NATO Must Protect Ukraine and Georgia
An editorial in the Washington Post:
The April NATO summit meeting in Bucharest, Romania, could well be dominated by debate over how the alliance can succeed in Afghanistan. But another topic, barely discussed so far, may be almost as important: whether NATO can extend its last major mission of expanding Europe's zone of security to former communist countries.
Since NATO was created to defend the West against the Soviet Union, its greatest accomplishment may have been its role in consolidating democracy in Romania and nine other former Eastern Bloc states, then admitting them to its ranks in two successive waves in 1999 and 2004. The process paved the way for the expansion of the European Union, ended the continent's Cold War division, and ensured that liberal values would define its future. But it left out some critical places: most of the former Yugoslavia as well as the former Soviet republics of southeastern Europe.
The Bucharest summit is set to decide whether two of the former parts of Yugoslavia -- Croatia and Macedonia -- as well as nearby Albania should be offered full membership. At the same time, the alliance owes answers to Ukraine and Georgia, both of which have formally asked NATO for a Membership Action Plan, the bureaucratic vehicle used to guide countries through military and democratic reforms.

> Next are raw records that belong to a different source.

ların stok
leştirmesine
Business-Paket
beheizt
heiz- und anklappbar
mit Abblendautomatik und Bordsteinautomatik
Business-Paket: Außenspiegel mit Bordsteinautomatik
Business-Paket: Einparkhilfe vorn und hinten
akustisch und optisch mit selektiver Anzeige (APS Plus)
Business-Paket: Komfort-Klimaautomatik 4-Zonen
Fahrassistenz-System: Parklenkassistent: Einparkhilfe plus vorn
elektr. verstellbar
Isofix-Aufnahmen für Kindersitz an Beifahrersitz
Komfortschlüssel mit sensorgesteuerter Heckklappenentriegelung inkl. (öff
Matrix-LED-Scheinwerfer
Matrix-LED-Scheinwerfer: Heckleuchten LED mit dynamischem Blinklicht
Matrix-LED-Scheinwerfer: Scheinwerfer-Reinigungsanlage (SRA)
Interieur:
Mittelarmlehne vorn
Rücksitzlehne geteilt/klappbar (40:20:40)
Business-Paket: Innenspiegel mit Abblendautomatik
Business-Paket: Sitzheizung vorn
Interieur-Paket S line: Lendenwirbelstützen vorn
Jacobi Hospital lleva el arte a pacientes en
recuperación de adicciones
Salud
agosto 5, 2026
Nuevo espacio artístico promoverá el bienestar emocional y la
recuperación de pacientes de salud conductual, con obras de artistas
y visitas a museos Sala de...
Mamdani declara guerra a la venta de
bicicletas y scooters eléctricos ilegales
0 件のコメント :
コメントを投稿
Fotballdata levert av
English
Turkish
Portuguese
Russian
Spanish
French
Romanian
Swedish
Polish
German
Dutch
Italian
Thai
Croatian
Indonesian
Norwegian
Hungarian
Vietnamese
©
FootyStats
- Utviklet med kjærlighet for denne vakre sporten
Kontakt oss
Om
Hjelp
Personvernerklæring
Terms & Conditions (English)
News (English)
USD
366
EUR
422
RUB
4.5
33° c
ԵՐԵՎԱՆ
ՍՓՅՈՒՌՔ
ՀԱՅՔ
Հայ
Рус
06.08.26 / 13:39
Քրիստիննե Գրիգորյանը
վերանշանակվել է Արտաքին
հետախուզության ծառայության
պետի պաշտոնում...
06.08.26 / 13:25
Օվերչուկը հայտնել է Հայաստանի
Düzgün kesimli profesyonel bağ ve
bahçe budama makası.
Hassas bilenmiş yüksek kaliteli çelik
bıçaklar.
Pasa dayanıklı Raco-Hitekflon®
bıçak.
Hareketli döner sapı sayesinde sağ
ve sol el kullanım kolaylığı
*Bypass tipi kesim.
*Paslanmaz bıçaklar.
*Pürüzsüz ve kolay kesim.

The decisions are harder than those of the past because of the greater instability of those two countries and the greater resistance of Russia to further NATO expansion. At a meeting of foreign ministers in Brussels last week, Germany and France spoke up against Ukraine and Georgia, largely out of fear of offending Moscow.
For just those reasons, the United States should push the alliance to move forward. Russia's repeated and heavy-handed maneuvers against Ukraine and Georgia in the past several years have dramatically demonstrated Moscow's ambition to destroy those countries' freedom and independence. President Vladimir Putin's recent threat to target Ukraine with nuclear weapons should have been a wake-up call for any Western government that doubted whether Ukraine needed defending.
While the U.S. administration is clearly sympathetic to the two states, it has held back from pressing its case with the reluctant Europeans. Yet Putin surely will regard a failure by the Bucharest summit to act on Ukraine and Georgia as an admission that they are outside its sphere and an invitation to escalate his bullying. President George W. Bush, who oversaw NATO's last expansion eastward, should reinforce that legacy by insisting that the alliance reach out to these threatened democracies.